Canada shouldn’t wait for Trump to impose tariffs. We should impose tariffs now, before he takes office. Let the Americans see how it feels to be on the receiving end. Tariff the same list as last time: their orange juice, their bourbon, their ketchup, their playing cards, their appliances, their plywood and steel. Turn off the cheap energy taps (would American consumers really like to pay more at the pumps?). Bombard them with social media campaigns and advertising blaming Trump for this situation. Tell them how many millions of jobs will be imperilled if they slap 25% tariffs on us. Make it clear that we aren’t going to lie down and take his abuse. Make them not want us, because we’re way too much trouble - and they’ll feel it in their pocketbook too.
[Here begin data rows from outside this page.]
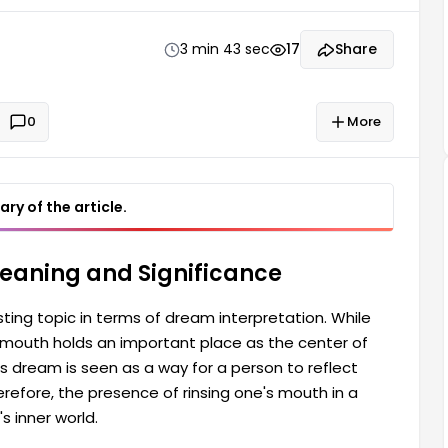
their inner feelings, thoughts, and mood. Therefore,
3 min 43 sec
17
Share
0
More
ry of the article.
Meaning and Significance
sting topic in terms of dream interpretation. While
outh holds an important place as the center of
 dream is seen as a way for a person to reflect
herefore, the presence of rinsing one's mouth in a
s inner world.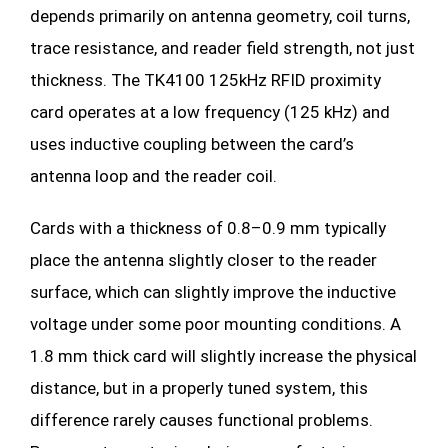
depends primarily on antenna geometry, coil turns,
trace resistance, and reader field strength, not just
thickness. The TK4100 125kHz RFID proximity
card operates at a low frequency (125 kHz) and
uses inductive coupling between the card’s
antenna loop and the reader coil.
Cards with a thickness of 0.8–0.9 mm typically
place the antenna slightly closer to the reader
surface, which can slightly improve the inductive
voltage under some poor mounting conditions. A
1.8 mm thick card will slightly increase the physical
distance, but in a properly tuned system, this
difference rarely causes functional problems.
But wait you say – isn’t our government not operational right now? Didn’t Prime Minister Justin Trudeau just prorogue Parliament? Yes, but mercifully, Parliament doesn’t have to be sitting to do these things. The Prime Minister can authorize tariffs without the approval of the House of Commons, like Trudeau did in 2018. Spending bills can even be authorized by special warrants of the Governor General at the PM’s request.
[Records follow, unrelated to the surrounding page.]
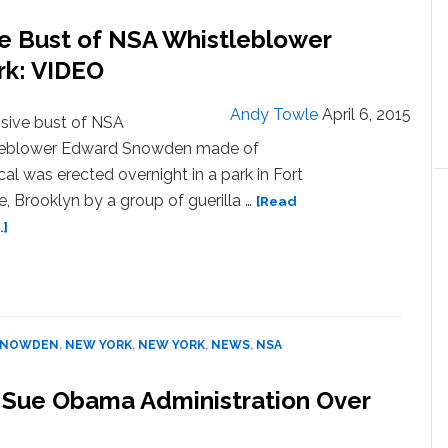
to
Return
ive Bust of NSA Whistleblower
to
k: VIDEO
U.S.
Andy Towle
April 6, 2015
sive bust of NSA
leblower Edward Snowden made of
al was erected overnight in a park in Fort
, Brooklyn by a group of guerilla …
[Read
about
.]
Guerilla
Artists
Erect
Massive
Bust
SNOWDEN
,
NEW YORK
,
NEW YORK
,
NEWS
,
NSA
of
NSA
o Sue Obama Administration Over
Whistleblower
Edward
Snowden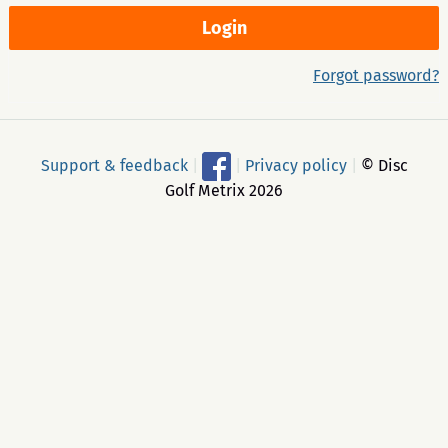
Forgot password?
Support & feedback
|
|
Privacy policy
|
© Disc
Golf Metrix 2026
So even though Trudeau is playing narcissistic political games, it doesn’t matter. He can still act like a leader in the time he has left.
And there is no time to waste. The inauguration is in 12 days. We need to say: Back off, Donald Trump. Canada is not for the taking.
Canada becomes the 51st state
Winners:
Consumers who now enjoy better prices and stronger currency
Businesses no longer hampered by trade barriers (interprovincial or bilateral)
Citizens who care about safety and order in their communities
Soldiers who now work for the best military instead of a underfunded
Losers:
Legacy Political Parties (CPC, LPC, etc)
Aggrieved groups who receive money from the federal government
Criminals
Career bureaucrats
and legacy media journalists, who require federal subsidy and would be reorganized under a different national system
Not a bad idea for normal people but professional politicos would have to ... find real work, so forget it
Let's turn of the taps to our water. That would certainly hurt them for sure. Isolationism is a bitch and serves no one, especially their own economies. It happens once before and it will happen again if Trump administration goes through with their proposals.
He is only saying these things because we are in a lane duck situation, but right now, Trudeau is still PM and as you said, things can be done to counter Trump's idiocy.